March 27, 2025

Long-Term Summer Rentals is the Latest Trend

This summer, most Americans are expected to stay fairly close to home. A recent survey conducted by MMGY Travel Intelligence and the U.S. Travel Association showed that most travelers felt safer in their own cars than on an airplane. Only about 20 percent of the respondents said they were willing to drive 500 miles or more one way to reach their vacation destination.

Families with school-age children are facing the fact that most summer camps have been canceled. Angela Rice, a co-founder of Boutique Travel Advisors in the Scottsdale, Ariz., area, said that some clients are looking at rustic long-term rentals — near lakes, trails and waterfalls — as an alternative. She has received inquiries from clients with children who are looking to take road trips to a “lodge, ranch, ski resort town,” or anywhere with stand-alone lodgings and outdoor activities.

“Once they drive all the way out there,” Ms. Rice said, “they want to stay awhile.”

Many travelers are ready to depart immediately, perhaps because they have cabin fever, feel more comfortable as officials relax restrictions or are unsure about booking too far into a future with hazy conditions. Evolve Vacation Rental, which manages 14,000 vacation homes across the country, said trips booked within seven days of departure are up 300 percent compared with last year.

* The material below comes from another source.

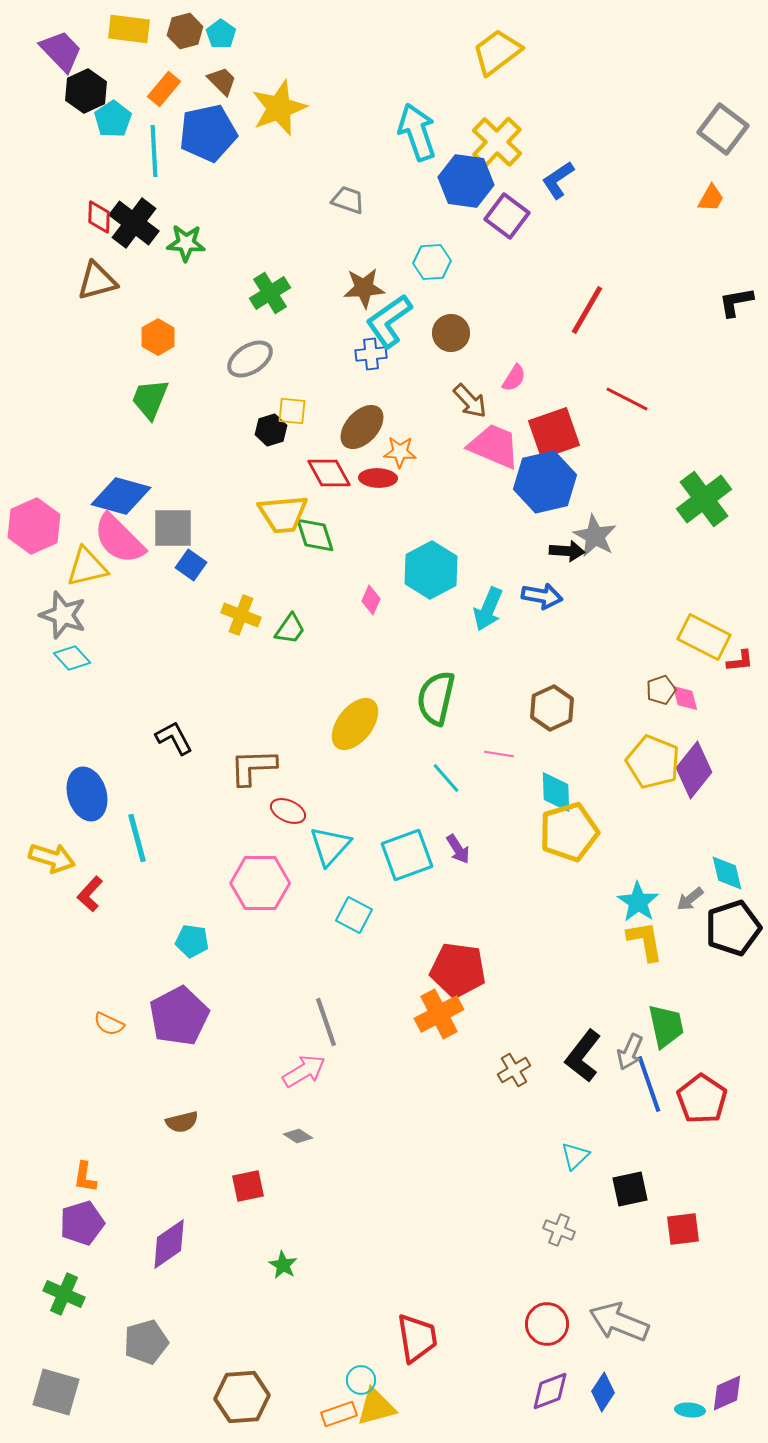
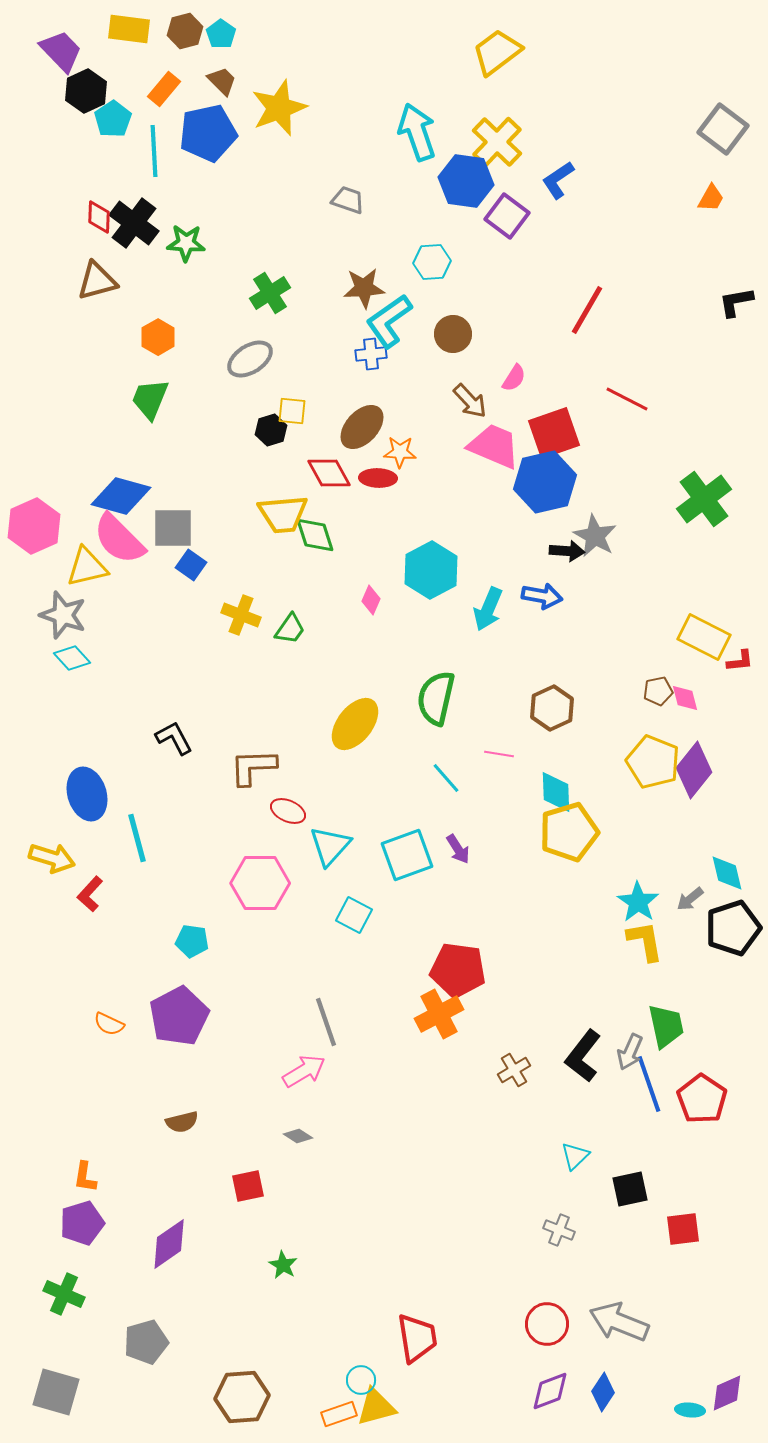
brown circle at (451, 333): moved 2 px right, 1 px down
brown pentagon at (661, 690): moved 3 px left, 1 px down; rotated 8 degrees clockwise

Earlier this month, Alex Lucey, 30, and seven friends booked the entire six-room Waldo Emerson Inn in Kennebunk, Maine, for the month of June. While the group, who are in their late 20s to early 30s, “spends money judiciously” and wouldn’t normally rent a house for so long, “we saw the distancing measures were going to continue for a few more months at least,” he said.

They all wanted to get out of New York City. Mr. Lucey, an investment banker, said he will keep his work schedule during the day, but looks forward to hanging out in the evening with his friends, eating dinner outside and going for hikes and bike rides on the weekends.

“It will be a meaningfully different experience than my apartment in Brooklyn,” he said.

The worry over virus transmission has other groups and families choosing smaller properties they can rent out entirely, so they won’t cross paths with other guests in the hallways or dining rooms.

Amy Lansky of Princeton, N.J., rented an oceanfront house in Maine for 10 weeks starting in mid-June. For her family of five, including school-age children, “summer is usually a social time at home,” with friends and camps and going to the local pool, she said. But with the pandemic, she was looking forward to “isolation” in Maine, going to the beach and for walks and bike rides without seeing many people.